Several attempts to suppress these agitation by force only yielded more violent reactions from emerging groups. People thought that with the killing of Adaka Isaac Boro, violent agitation will stop in the Niger Delta and then came Ken Saro Wiwa and now they have metamorphosed into various slinter groups. Have we learnt our lessons? It appears that we are threading the same path all over again, with Operation Python Dance 11 and other reactions from the government. Once people know their rights, there is no way they can be suppressed.
The indigenous groups in Nigeria have become conscious of the injustice the Nigerian state has been meting out to them and it will only take justice to appease them. The society that toes the path of justice enjoys peace and sustainable development. That is why Switzerland remains the way it is, whether in times of war and in times of peace. Less we forget, Switzerland is not a one language/ethnic nation. So, the oppression is through religion or ethnicity, it is only a postponement of the day of reckoning for the descendants of those in power today, that is, if they die before justice is served. It is a wicked world that we live in.

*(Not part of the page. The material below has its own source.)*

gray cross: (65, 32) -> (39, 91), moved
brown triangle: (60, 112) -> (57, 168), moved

Now our oil firms have decided to end gas flaring. PM news of 12th September reports that “Oil Firms Pledges To End Practice In 2019”. The question is; what have they been waiting for all these years? Now that the world is moving from petrol/diesel mechanisation, they have decided to end gas flaring, something that we have been begging them to do for decades, that they will not dare to practice in their home countries. We have enabled them to indulge recklessly, with successive corrupt governments giving them a helping hand. Lives, properties and means of livelihood have been destroyed. Yet, enlightened and educated individuals now condemn ethnic agitations. Governor El-Rufai now prays that “gas should finish in Nigeria”, after oil and gas resources were to develop Abuja and other areas in the north, with him as a very key beneficiary; pumping oil money for rehabilitation programmes in the north, for a destruction which was caused by the northerners themselves. You now say gas supply should end in Nigeria, that is the selfishness of the Nigerian leader. They have been pumping money into agriculture – mainly in the north, without regards for the post oil survival of the oil producing communities. What does that do for justice?

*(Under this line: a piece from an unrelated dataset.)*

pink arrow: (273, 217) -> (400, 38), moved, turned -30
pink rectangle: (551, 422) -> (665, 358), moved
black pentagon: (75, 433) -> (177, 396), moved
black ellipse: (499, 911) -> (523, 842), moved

That is why the call for restructuring is very urgent now. It must be done as soon as possible and must be done in such a way that will correct all past injustices; from government against the people, majorities against the minorities and the dominant religion against the others. Everyone must have the freedom to decide how he is to be governed and have a say on how the resources in his land are to allocated, the cultures of ethnic groups must be respected.

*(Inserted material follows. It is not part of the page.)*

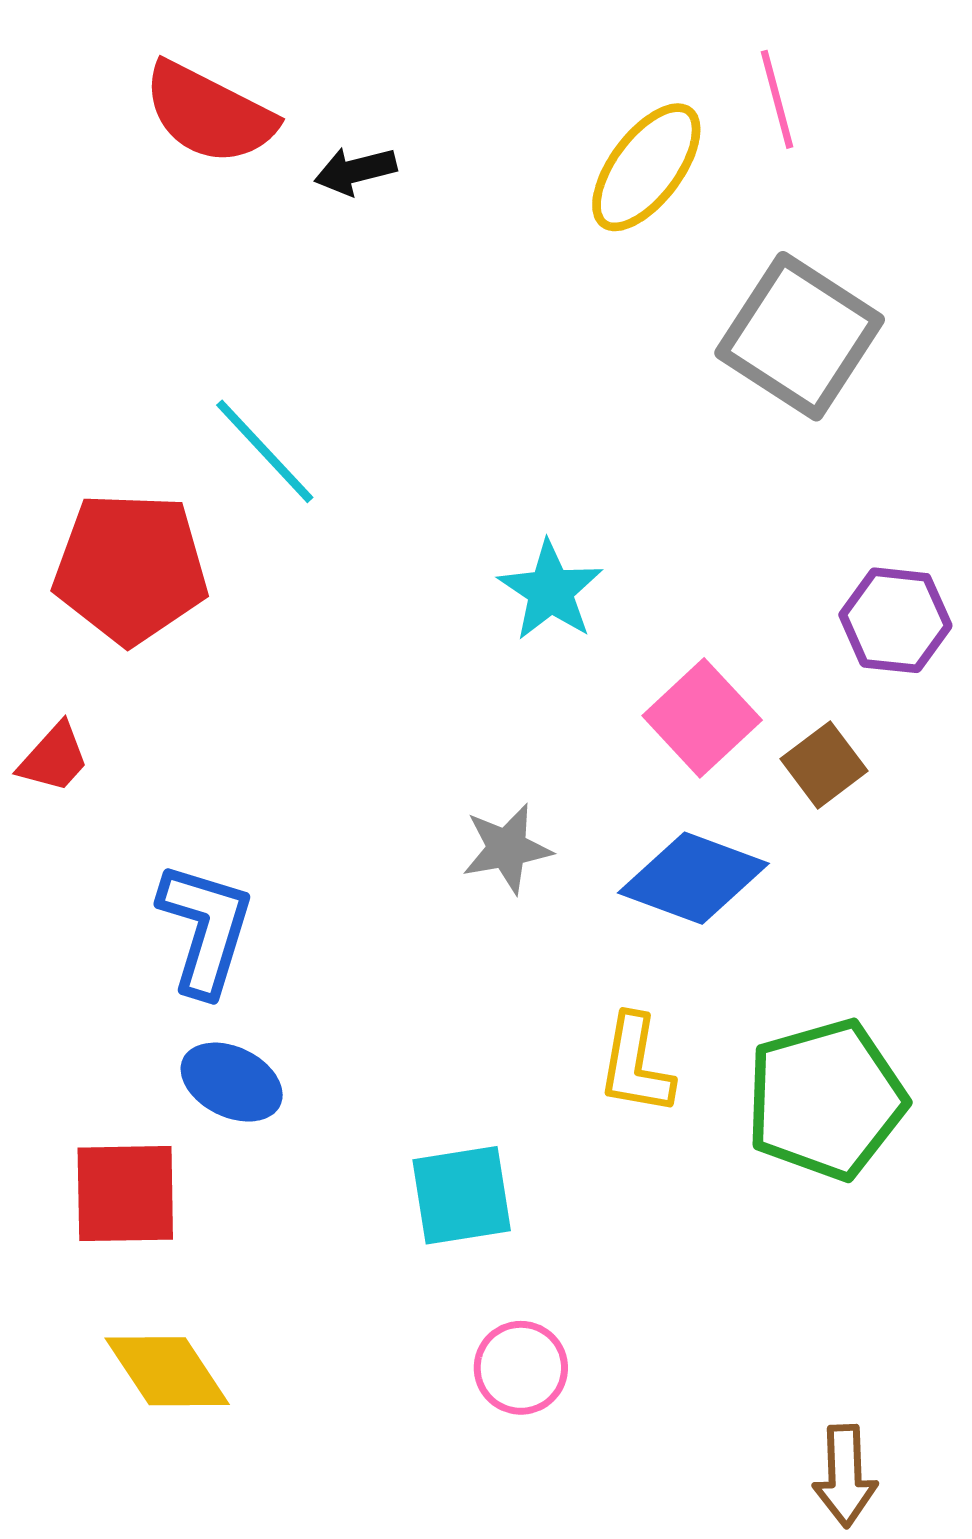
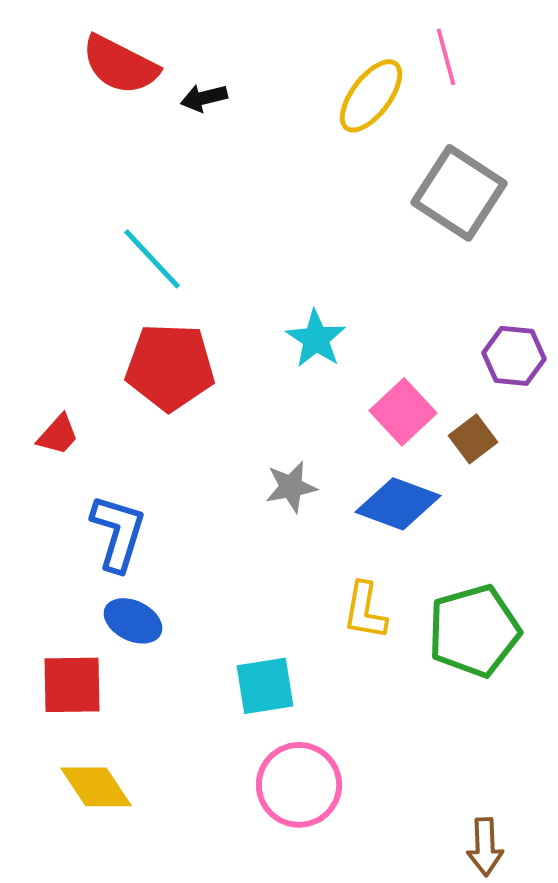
red pentagon: (131, 568) -> (170, 367), moved
red trapezoid: (54, 758) -> (58, 435), moved
pink circle: (521, 1368) -> (299, 785), size x1.6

Justice requires that every single ethnic group in this country must be recognised and acknowledged, no matter their population or geographical space. That is the United Nations standard, that is why Cape Verde is a duly recognised country, with same vote as Nigeria, though they have a population of less than one million. Justice demand that we adopt the UN standard in our restructuring process, allow every ethnic group to decide where they want to belong. It is not a matter of Biafra or Oduduwa.
We must agree on the basis of our unity and if there is disagreement, the manner of settlement must be established. Nigeria consist of a group of multiple nationalities, they must decide how to bring their individual resources into the commonwealth and how it should be appropriated. Every part of Nigeria is viable, oil money only made people lazy and those in power used their positions to deprive legitimate groups of their deserved share. Justice demands that the continuous survival of Nigeria as a nation is negotiable and not be done by force. Those that have tried it in the past are learning otherwise – Ireland, Spain, USSR and others. If we want peace for the generations of Nigerians yet unborn, we must resolve the injustices of the past now and the way forward is to discuss and implement the solutions to our unity as a nation.